The results were compelling, this season half of Lowland’s 155 hectares of Sauvignon Blanc vineyards were included in the biological trial, “with the caveat that we will monitor the heck out of it, and if we do get some we will do that one fungicide”, says Robert.

He and Richard are adamant that the flexible use of inputs is a key advantage of regenerative viticulture. In the past, companies have been either organic or conventional, says Richard. “We are going the third way.” That’s why it shouldn’t be certified, he adds. “The whole point is that the toolbox is wide open, and holistic management means you use whatever tools you need to do the best thing for the whole”.

When people ask Robert to explain regenerative viticulture, he calls it a mentality, not a set of practices. Decision making becomes about putting the biology and the ecosystem first, because “if we get that thriving, the rest will follow”. That means not asking “how do I kill this problem organism?” but “how can I enhance the environment so that the pest or disease is naturally supressed?”

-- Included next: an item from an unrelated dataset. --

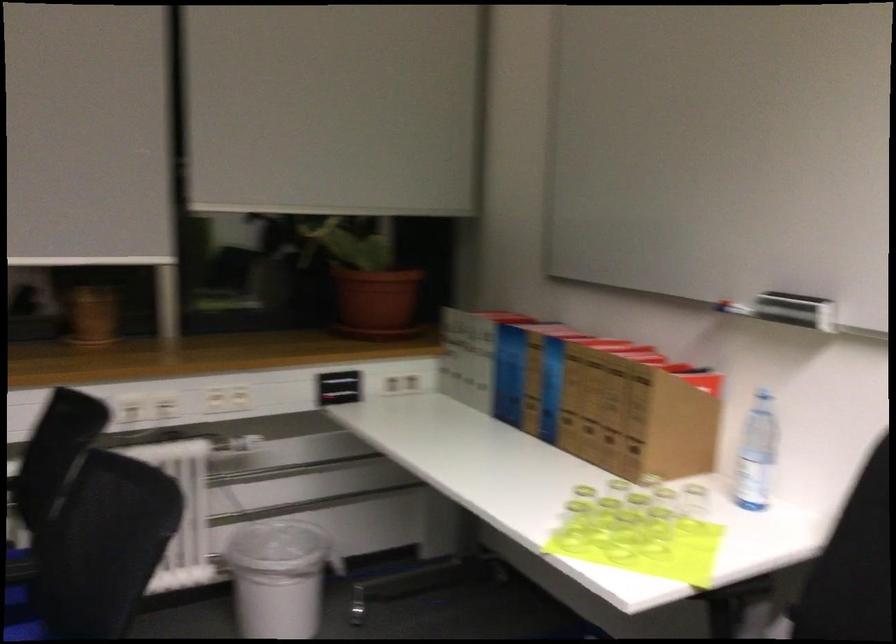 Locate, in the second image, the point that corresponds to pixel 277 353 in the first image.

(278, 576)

Fungi and bacteria play a key role in a plant’s health and defence systems, so killing off everything with a fungicide is “the last thing you want to do”, he says. “In ecology, when you have a slate that is clean, the thing that comes back first is the disease. You see this with the use of harsh chemical controls for mealy bug, for example”. Robert is quick to point out that there is no silver bullet solution - they are still using fungicides. But they use them reluctantly, while continuing to work as hard as they can to improve vine health.

Richard is moving from mitigating herbicide rounds with a biological buffer, to feeding the soil directly all year round with cocktails of biological stimulants to boost the soil’s microbial activity. As soon as harvest ends, they start feeding the bugs for the next season, he says. “It’s your one window in vineyards where you are not driving a tractor through and not putting fungicides on.”

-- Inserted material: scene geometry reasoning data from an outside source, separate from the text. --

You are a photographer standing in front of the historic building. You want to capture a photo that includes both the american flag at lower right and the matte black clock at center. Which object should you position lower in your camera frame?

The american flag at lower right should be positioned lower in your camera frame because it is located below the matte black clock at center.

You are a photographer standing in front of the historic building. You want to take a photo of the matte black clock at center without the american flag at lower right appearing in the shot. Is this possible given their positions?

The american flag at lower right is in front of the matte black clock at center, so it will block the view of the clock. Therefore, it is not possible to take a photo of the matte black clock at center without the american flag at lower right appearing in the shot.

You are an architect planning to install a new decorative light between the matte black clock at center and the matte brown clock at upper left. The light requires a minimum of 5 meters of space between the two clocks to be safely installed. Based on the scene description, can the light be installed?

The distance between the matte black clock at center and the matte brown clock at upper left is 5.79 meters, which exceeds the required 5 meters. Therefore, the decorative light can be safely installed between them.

The Holdaway brothers are bemused to see growers doing a winter herbicide spray, or mowing vineyards to a bowling-green neatness. They prefer to let the undervine vegetation grow over winter, feeding both the soil and the sheep while the grapes are dormant. “This is the tidiest you’ll ever see it,” says Robert in August, once the sheep are gone and the fresh green shoots of self-seeded species, including oats, phacelia, mustard and rocket, are pushing up along the row. In summer they let everything grow, mowing occasionally or roller crimping to manage excessive biomass or create undervine mulch.

Land in the Lower Wairau is a “big horsepower system”, says Richard, noting that six trims a season is typical when you “ride the vigour wave”. That means they’ve less to gain from the regenerative viticulture than a grower on less healthy soils. “But there are a lot of other benefits, and disease resistance is the big one,” Robert says. “That is the pot of gold at the end of the rainbow.” It’s likely to be 10 years before they can “get out of the way” of nature, says Richard. “But we are working really hard to get all the building blocks in place.”

This piece first ran in the September 2020 edition of Winepress, the magazine of Wine Marlborough.